__Entries taken from a collection__.
-- Opening Marker --
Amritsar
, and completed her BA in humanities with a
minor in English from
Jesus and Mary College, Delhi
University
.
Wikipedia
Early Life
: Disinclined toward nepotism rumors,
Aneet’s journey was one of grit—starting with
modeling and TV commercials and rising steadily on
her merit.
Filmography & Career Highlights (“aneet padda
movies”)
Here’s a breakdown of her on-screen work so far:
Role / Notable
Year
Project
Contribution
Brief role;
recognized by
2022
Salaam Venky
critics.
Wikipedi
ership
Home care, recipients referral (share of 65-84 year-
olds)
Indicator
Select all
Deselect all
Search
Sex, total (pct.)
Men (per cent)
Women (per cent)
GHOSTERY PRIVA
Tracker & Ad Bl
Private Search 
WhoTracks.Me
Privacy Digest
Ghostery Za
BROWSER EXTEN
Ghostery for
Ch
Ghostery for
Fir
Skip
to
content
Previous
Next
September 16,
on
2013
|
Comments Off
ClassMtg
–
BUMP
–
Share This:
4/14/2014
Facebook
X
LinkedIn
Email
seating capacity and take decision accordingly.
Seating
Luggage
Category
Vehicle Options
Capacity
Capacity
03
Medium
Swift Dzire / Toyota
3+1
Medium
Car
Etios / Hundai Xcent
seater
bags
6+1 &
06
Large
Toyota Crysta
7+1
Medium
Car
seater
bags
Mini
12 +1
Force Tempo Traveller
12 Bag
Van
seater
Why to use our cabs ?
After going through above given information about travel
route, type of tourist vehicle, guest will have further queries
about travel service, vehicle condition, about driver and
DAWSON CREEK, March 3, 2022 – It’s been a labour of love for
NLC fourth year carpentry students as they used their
-- Closing Marker --
__Your task__. In the entries, find every line holding "about" and copy it.

__Task output__.
After going through above given information about travel
about travel service, vehicle condition, about driver and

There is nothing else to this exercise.